Using the listing below, copy exactly the lines from the one containing "l’environnement qui nous" to the one containing "tout simplement la", both lines included, and no others.

══════════════════════════════

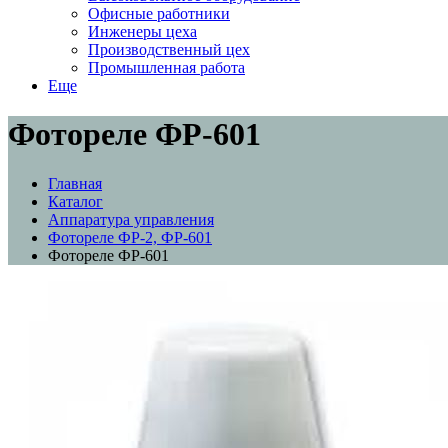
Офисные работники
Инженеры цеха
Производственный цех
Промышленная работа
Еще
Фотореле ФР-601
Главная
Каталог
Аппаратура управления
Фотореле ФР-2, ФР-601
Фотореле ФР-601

══════════════════════════════

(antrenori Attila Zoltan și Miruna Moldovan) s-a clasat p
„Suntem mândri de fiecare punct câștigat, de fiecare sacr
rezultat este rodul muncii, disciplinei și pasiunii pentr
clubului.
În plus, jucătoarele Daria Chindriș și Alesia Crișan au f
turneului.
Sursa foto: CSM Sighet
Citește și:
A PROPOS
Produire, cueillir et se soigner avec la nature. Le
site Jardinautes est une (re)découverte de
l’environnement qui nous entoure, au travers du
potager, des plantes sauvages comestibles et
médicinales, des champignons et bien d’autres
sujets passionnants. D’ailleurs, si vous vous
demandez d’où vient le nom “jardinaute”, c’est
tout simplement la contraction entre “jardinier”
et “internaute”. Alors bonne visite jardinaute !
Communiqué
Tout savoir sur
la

══════════════════════════════

_Expected output:_
l’environnement qui nous entoure, au travers du
potager, des plantes sauvages comestibles et
médicinales, des champignons et bien d’autres
sujets passionnants. D’ailleurs, si vous vous
demandez d’où vient le nom “jardinaute”, c’est
tout simplement la contraction entre “jardinier”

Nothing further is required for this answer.